# [Action item]
Go through the entries below and count the lines where "protezione" occurs. Give nothing but that number.

Top of Dataset

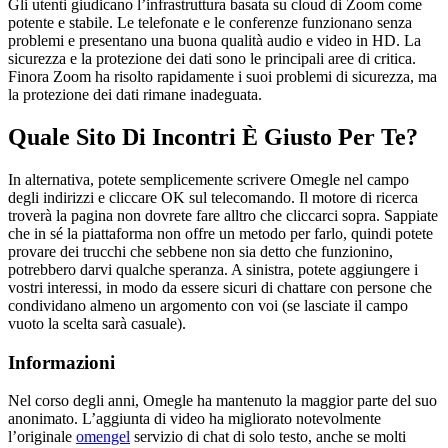
Gli utenti giudicano l’infrastruttura basata su cloud di Zoom come
potente e stabile. Le telefonate e le conferenze funzionano senza
problemi e presentano una buona qualità audio e video in HD. La
sicurezza e la protezione dei dati sono le principali aree di critica.
Finora Zoom ha risolto rapidamente i suoi problemi di sicurezza, ma
la protezione dei dati rimane inadeguata.
Quale Sito Di Incontri È Giusto Per Te?
In alternativa, potete semplicemente scrivere Omegle nel campo
degli indirizzi e cliccare OK sul telecomando. Il motore di ricerca
troverà la pagina non dovrete fare alltro che cliccarci sopra. Sappiate
che in sé la piattaforma non offre un metodo per farlo, quindi potete
provare dei trucchi che sebbene non sia detto che funzionino,
potrebbero darvi qualche speranza. A sinistra, potete aggiungere i
vostri interessi, in modo da essere sicuri di chattare con persone che
condividano almeno un argomento con voi (se lasciate il campo
vuoto la scelta sarà casuale).
Informazioni
Nel corso degli anni, Omegle ha mantenuto la maggior parte del suo
anonimato. L’aggiunta di video ha migliorato notevolmente
l’originale
omengel
servizio di chat di solo testo, anche se molti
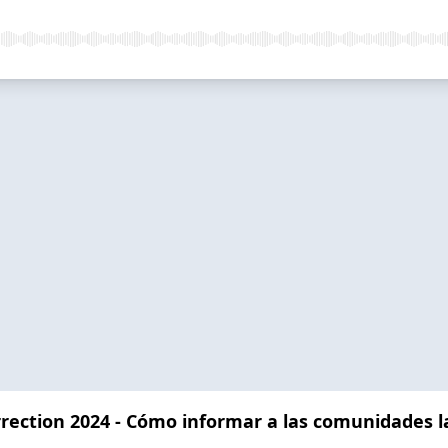
rection 2024 - Cómo informar a las comunidades la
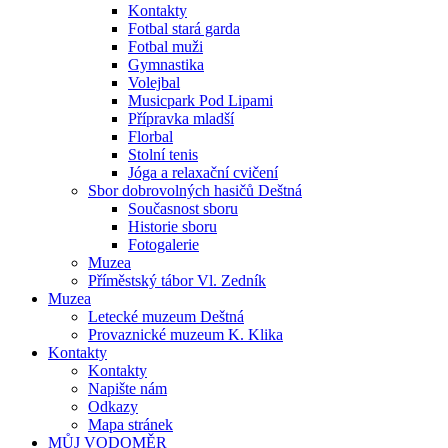
Kontakty
Fotbal stará garda
Fotbal muži
Gymnastika
Volejbal
Musicpark Pod Lipami
Přípravka mladší
Florbal
Stolní tenis
Jóga a relaxační cvičení
Sbor dobrovolných hasičů Deštná
Současnost sboru
Historie sboru
Fotogalerie
Muzea
Příměstský tábor Vl. Zedník
Muzea
Letecké muzeum Deštná
Provaznické muzeum K. Klika
Kontakty
Kontakty
Napište nám
Odkazy
Mapa stránek
MŮJ VODOMĚR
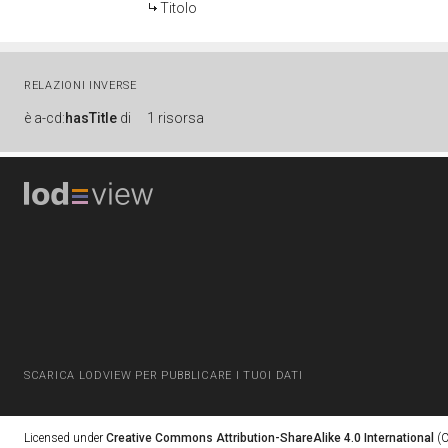
Titolo
RELAZIONI INVERSE
è
a-cd:
hasTitle
di
1 risorsa
SCARICA LODVIEW PER PUBBLICARE I TUOI DATI
Licensed under
Creative Commons Attribution-ShareAlike 4.0 International
(C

Bottom of Dataset

# [Task result]
2